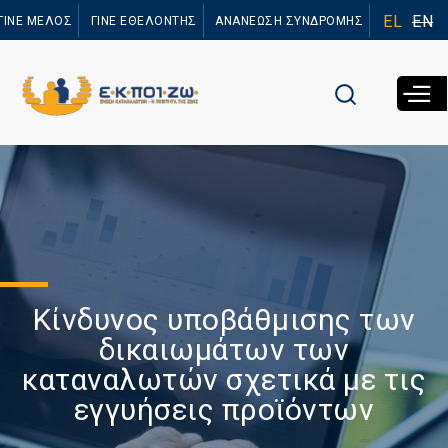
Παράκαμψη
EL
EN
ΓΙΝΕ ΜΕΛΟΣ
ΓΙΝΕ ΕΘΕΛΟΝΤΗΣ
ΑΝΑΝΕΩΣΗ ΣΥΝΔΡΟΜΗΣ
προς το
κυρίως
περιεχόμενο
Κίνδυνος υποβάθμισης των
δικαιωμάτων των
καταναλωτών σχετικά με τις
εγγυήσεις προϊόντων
########################################
:: Exercise details ::
Transcribe the listing exactly. Its images are to be omitted.

:: Solution to the problem ::
Παράκαμψη
EL
EN
ΓΙΝΕ ΜΕΛΟΣ
ΓΙΝΕ ΕΘΕΛΟΝΤΗΣ
ΑΝΑΝΕΩΣΗ ΣΥΝΔΡΟΜΗΣ
προς το
κυρίως
περιεχόμενο
Κίνδυνος υποβάθμισης των
δικαιωμάτων των
καταναλωτών σχετικά με τις
εγγυήσεις προϊόντων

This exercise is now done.